W0475

Structures of Active MK2 in Complex with Staurosporine and ADP Reveal Differences with the Auto-inhibited Enzyme. Kevin Parris, Karhryn Underwood, Elizabeth Federico, Chu-Lai Hsaio, Lidia Mosyak, Robert Czerwinski, Tania Shane, Meggin Taylor, Kristine Svenson, Yan Liu, Chemical and Screening Sciences, Wyeth Research, 200 Cambridge Park Dr., Cambridge, MA 02140.

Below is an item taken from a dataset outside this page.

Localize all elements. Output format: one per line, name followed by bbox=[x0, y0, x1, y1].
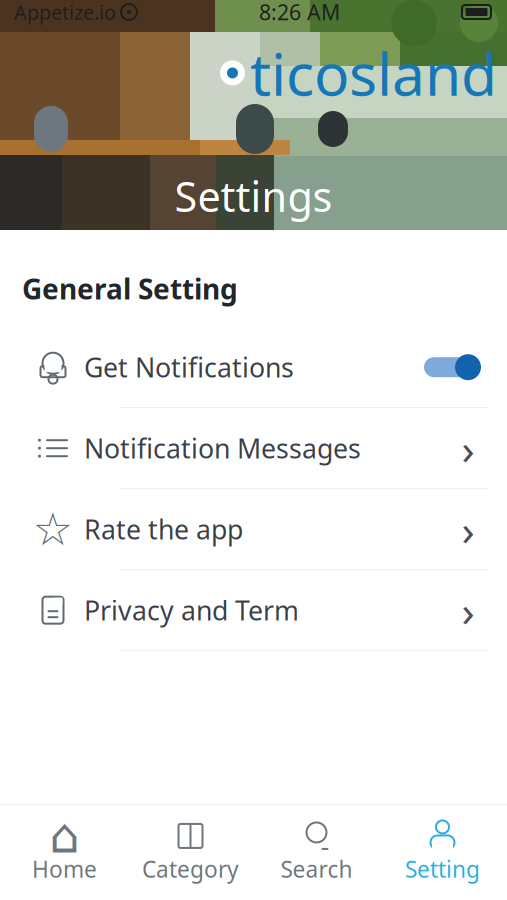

MAP KAP kinase 2 (MK2), a Ser/Thr kinase, plays a crucial role in the inflammatory process. We have determined the crystal structures of a catalytically active C-terminal deletion form of human MK2, residues 41-364, in complex with staurosporine at 2.7Å and with ADP at 3.2Å, revealing overall structural similarity with other Ser/Thr kinases. Kinetic analysis reveals that the K_m for ATP is very similar for ΜΚ2 41-364 as compared to p38 activated MK2 41-400. Conversely, the catalytic rate and binding for peptide substrate are dramatically reduced in ΜΚ2 41-364. However, phosphorylation of MK2 41-364 by p38 restores the V_max and K_m for peptide substrate to values comparable to those seen in p38 activated MK2 41-400, suggesting a mechanism for regulation of enzyme activity.